Japan Olympics Chief Quits Amid Corruption Probe

Published: 19 March 2019

Tsunekazu Takeda 1964

Takeda competed in the 1972 and 1976 Games (Photo: PD-Japan)

By Harry Holmes

The head of Japan's Olympic Committee said on Tuesday he is resigning following a corruption investigation into the awarding of Tokyo’s 2020 Summer Games.

Tsunekazu Takeda, 71, is being investigated by French prosecutors who are looking into claims that he bribed an IOC member with more than US$2 million to secure Tokyo's winning bid. The allegations have mired the Olympics in scandal and further damaged the integrity of the selection process.

Takeda told a news conference he planned to leave in June at the end of his term as committee president and reasserted his innocence.

“I have done nothing wrong, and moving forward, I want to make efforts to prove my innocence,” he said.

“It’s very painful for me to think that I have made such an uproar in society.”

The French investigation, launched in 2016, is focused on two payments worth $2 million from a Japanese bank account. The transactions, labelled "Tokyo 2020 Olympic Game Bid", were made before and after the International Olympic Committee (IOC) voted for Tokyo to host the Games in 2013.

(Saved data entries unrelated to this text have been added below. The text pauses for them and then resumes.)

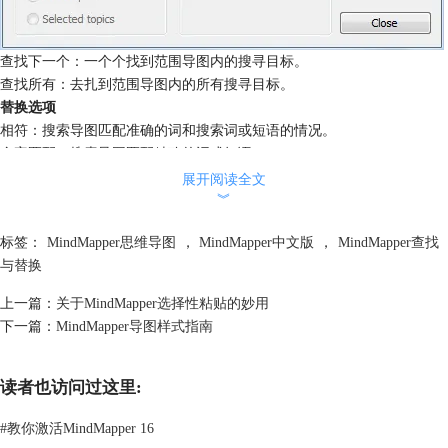
查找下一个：一个个找到范围导图内的搜寻目标。
查找所有：去扎到范围导图内的所有搜寻目标。
替换选项
相符：搜索导图匹配准确的词和搜索词或短语的情况。
全字匹配：搜索导图匹配精确的词或短语。
范围
展开阅读全文
︾
所有主题：搜索范围包括整个导图。
子主题：搜索范围仅包括选定的父主题和子主题话题。
标签：
MindMapper思维导图
，
MindMapper中文版
，
MindMapper查找
选定主题：搜索范围仅包括选定范围
与替换
包含内容
备注：搜索备注中的内容。
上一篇：
关于MindMapper选择性粘贴的妙用
浮动文本：浮动主题文本搜索。
下一篇：
MindMapper导图样式指南
隐藏的主题：搜索隐藏的主题。
链接导图：搜索链接导图。您可以指定要搜索的多个级别。
更多MindMapper思维导图软件操作内容，可点击
MindMapper服务中心
查
读者也访问过这里:
询需要内容。
#
教你激活MindMapper 16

The recipient was Black Tidings, a Singapore-based company with links to Papa Massata Diack, the son of Lamine Diack, former head of the International Association of Athletics Federations (IAAF).

Both father and son are the subject of numerous corruption inquiries, currently wanted by French authorities on charges including accepting $2 million from a Brazilian businessman two days before Rio de Janeiro was awarded the 2016 Olympic Games.

The transactions are suspected of buying Lamine’s vote for host of the Summer Games. At the time of both the Brazilian and the Japanese payments, Lamine Diack was a powerful member on the IOC with supposedly great influence over Olympic voters in Africa.

Lamine was arrested in France in 2015 however Massata remains on Interpol’s most wanted list for his alleged role in blackmailing athletes who failed drug tests. Senegal has consistently refused his extradition.

A report by the World Anti-Doping Agency (WADA) in 2016 said “corruption was embedded in the organization,” calling out Lamine Diack as a leading perpetrator.

The cases are under investigation in France due to suspicion that the funds were laundered there.